*** Opening of DATA RECORDS ***
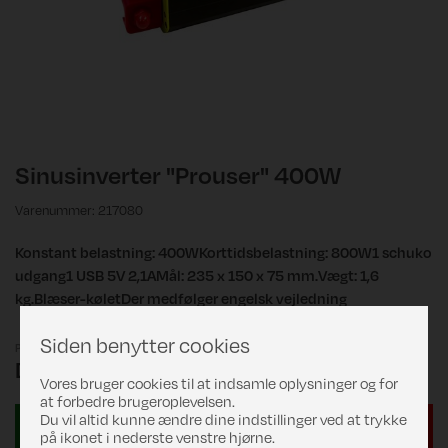
Sinusinverter "Prouser" 400W
Varenummer: 217080
Konstant belastning: 400WKorttidsbelastning: 800W1 schuko
udgang1 USB 5V 2,1AMål: 235 x 150 x 75 mm.Vægt: 1,6
kg.Blæser-køletDer medfølger engelsk vejledning
Siden benytter cookies
Pris
DKK 999,00
Vores bruger cookies til at indsamle oplysninger og for
at forbedre brugeroplevelsen.
Du vil altid kunne ændre dine indstillinger ved at trykke
på ikonet i nederste venstre hjørne.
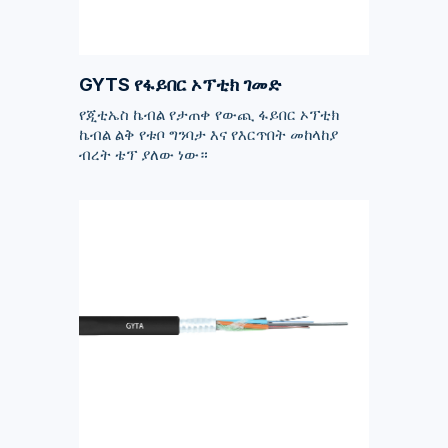
GYTS የፋይበር ኦፕቲክ ገመድ
የጂቲኤስ ኬብል የታጠቀ የውጪ ፋይበር ኦፕቲክ
ኬብል ልቅ የቱቦ ግንባታ እና የእርጥበት መከላከያ
ብረት ቴፕ ያለው ነው።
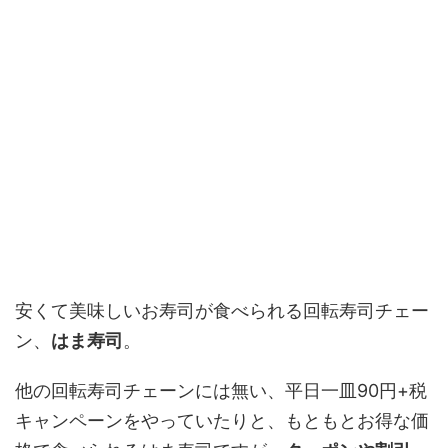
安くて美味しいお寿司が食べられる回転寿司チェー
ン、
はま寿司
。
他の回転寿司チェーンには無い、平日一皿90円+税
キャンペーンをやっていたりと、もともとお得な価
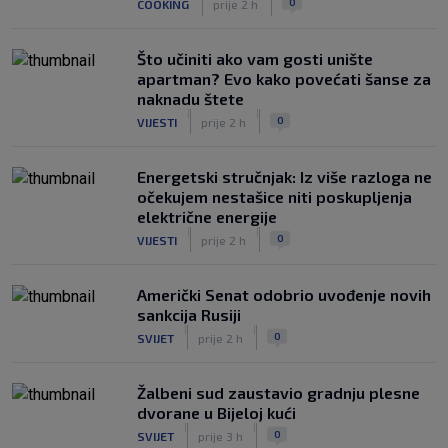
0
COOKING
prije 2 h
Što učiniti ako vam gosti unište
apartman? Evo kako povećati šanse za
naknadu štete
|
|
0
VIJESTI
prije 2 h
Energetski stručnjak: Iz više razloga ne
očekujem nestašice niti poskupljenja
električne energije
|
|
0
VIJESTI
prije 2 h
Američki Senat odobrio uvođenje novih
sankcija Rusiji
|
|
0
SVIJET
prije 2 h
Žalbeni sud zaustavio gradnju plesne
dvorane u Bijeloj kući
|
|
0
SVIJET
prije 3 h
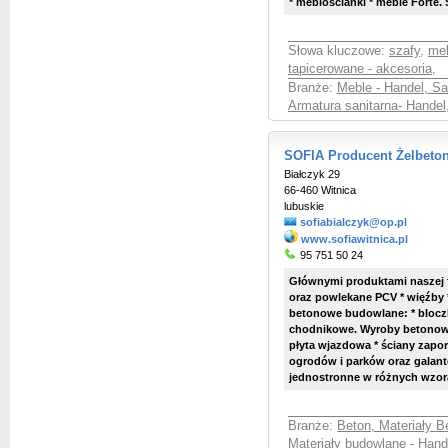
* meblościanki * meble Forte.
Słowa kluczowe:
szafy
,
me
tapicerowane - akcesoria
,
Branże:
Meble - Handel, S
Armatura sanitarna- Handel
SOFIA Producent Żelbeton
Białczyk 29
66-460 Witnica
lubuskie
sofiabialczyk@op.pl
www.sofiawitnica.pl
95 751 50 24
Głównymi produktami naszej f
oraz powlekane PCV * więźby * 
betonowe budowlane: * bloczk
chodnikowe. Wyroby betonow
płyta wjazdowa * ściany zap
ogrodów i parków oraz galant
jednostronne w różnych wzorac
Branże:
Beton, Materiały 
Materiały budowlane - Hand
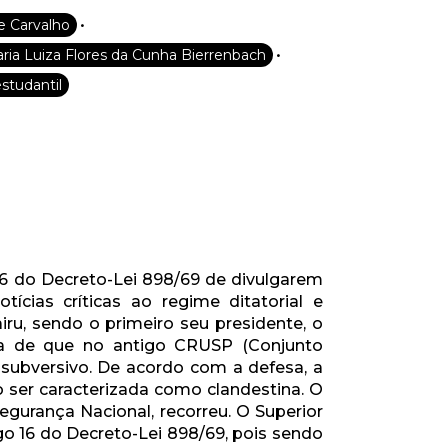
•
e Carvalho
•
aria Luiza Flores da Cunha Bierrenbach
studantil
16 do Decreto-Lei 898/69 de divulgarem
ícias críticas ao regime ditatorial e
u, sendo o primeiro seu presidente, o
ima de que no antigo CRUSP (Conjunto
 subversivo. De acordo com a defesa, a
o ser caracterizada como clandestina. O
egurança Nacional, recorreu. O Superior
igo 16 do Decreto-Lei 898/69, pois sendo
*** Close of DATA RECORDS ***
Restate every line of the listing exactly. Pictures are not part of the copy.

RESULT FOR THIS EXERCISE >>
Sinusinverter "Prouser" 400W
Varenummer: 217080
Konstant belastning: 400WKorttidsbelastning: 800W1 schuko
udgang1 USB 5V 2,1AMål: 235 x 150 x 75 mm.Vægt: 1,6
kg.Blæser-køletDer medfølger engelsk vejledning
Siden benytter cookies
Pris
DKK 999,00
Vores bruger cookies til at indsamle oplysninger og for
at forbedre brugeroplevelsen.
Du vil altid kunne ændre dine indstillinger ved at trykke
på ikonet i nederste venstre hjørne.
GYTS የፋይበር ኦፕቲክ ገመድ
የጂቲኤስ ኬብል የታጠቀ የውጪ ፋይበር ኦፕቲክ
ኬብል ልቅ የቱቦ ግንባታ እና የእርጥበት መከላከያ
ብረት ቴፕ ያለው ነው።
安くて美味しいお寿司が食べられる回転寿司チェー
ン、
はま寿司
。
他の回転寿司チェーンには無い、平日一皿90円+税
キャンペーンをやっていたりと、もともとお得な価
0
COOKING
prije 2 h
Što učiniti ako vam gosti unište
apartman? Evo kako povećati šanse za
naknadu štete
|
|
0
VIJESTI
prije 2 h
Energetski stručnjak: Iz više razloga ne
očekujem nestašice niti poskupljenja
električne energije
|
|
0
VIJESTI
prije 2 h
Američki Senat odobrio uvođenje novih
sankcija Rusiji
|
|
0
SVIJET
prije 2 h
Žalbeni sud zaustavio gradnju plesne
dvorane u Bijeloj kući
|
|
0
SVIJET
prije 3 h
* meblościanki * meble Forte.
Słowa kluczowe:
szafy
,
me
tapicerowane - akcesoria
,
Branże:
Meble - Handel, S
Armatura sanitarna- Handel
SOFIA Producent Żelbeton
Białczyk 29
66-460 Witnica
lubuskie
sofiabialczyk@op.pl
www.sofiawitnica.pl
95 751 50 24
Głównymi produktami naszej f
oraz powlekane PCV * więźby * 
betonowe budowlane: * bloczk
chodnikowe. Wyroby betonow
płyta wjazdowa * ściany zap
ogrodów i parków oraz galant
jednostronne w różnych wzorac
Branże:
Beton, Materiały 
Materiały budowlane - Hand
•
e Carvalho
•
aria Luiza Flores da Cunha Bierrenbach
studantil
16 do Decreto-Lei 898/69 de divulgarem
ícias críticas ao regime ditatorial e
u, sendo o primeiro seu presidente, o
ima de que no antigo CRUSP (Conjunto
 subversivo. De acordo com a defesa, a
o ser caracterizada como clandestina. O
egurança Nacional, recorreu. O Superior
igo 16 do Decreto-Lei 898/69, pois sendo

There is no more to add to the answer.